AIM OF THE TASK => Scan the listing below and copy each line holding the word "Policy".

DATA EXCERPTS =>
»»
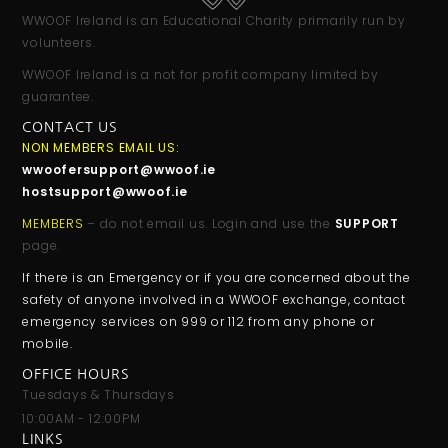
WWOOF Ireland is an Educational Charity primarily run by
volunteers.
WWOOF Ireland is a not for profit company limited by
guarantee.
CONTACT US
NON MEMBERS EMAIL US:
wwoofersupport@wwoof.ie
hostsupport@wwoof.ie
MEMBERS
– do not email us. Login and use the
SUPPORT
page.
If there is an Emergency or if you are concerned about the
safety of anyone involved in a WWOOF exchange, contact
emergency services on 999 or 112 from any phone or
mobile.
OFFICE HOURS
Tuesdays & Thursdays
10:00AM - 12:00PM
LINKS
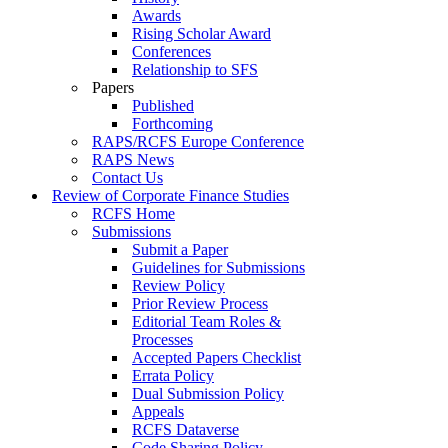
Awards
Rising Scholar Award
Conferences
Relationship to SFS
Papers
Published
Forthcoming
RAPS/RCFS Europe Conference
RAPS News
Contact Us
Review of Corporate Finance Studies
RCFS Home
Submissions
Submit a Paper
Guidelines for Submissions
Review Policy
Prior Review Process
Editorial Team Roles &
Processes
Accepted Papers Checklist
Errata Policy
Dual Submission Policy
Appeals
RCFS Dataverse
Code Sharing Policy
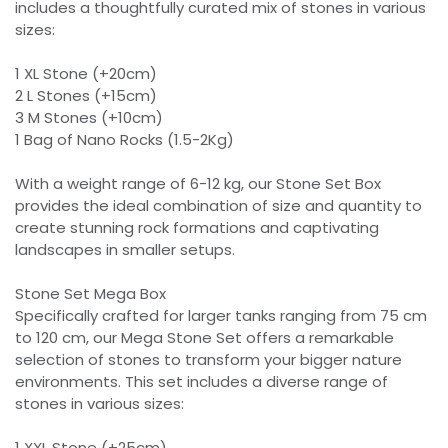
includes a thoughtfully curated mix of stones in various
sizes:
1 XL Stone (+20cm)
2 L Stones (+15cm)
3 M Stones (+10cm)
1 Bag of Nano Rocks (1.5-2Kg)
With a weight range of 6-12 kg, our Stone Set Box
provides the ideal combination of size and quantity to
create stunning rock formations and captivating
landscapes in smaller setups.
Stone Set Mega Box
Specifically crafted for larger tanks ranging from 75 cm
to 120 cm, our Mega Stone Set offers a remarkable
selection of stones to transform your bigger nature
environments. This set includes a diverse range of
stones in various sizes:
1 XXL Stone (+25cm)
««
EXPECTED OUTPUT =>
Review Policy
Errata Policy
Dual Submission Policy
Code Sharing Policy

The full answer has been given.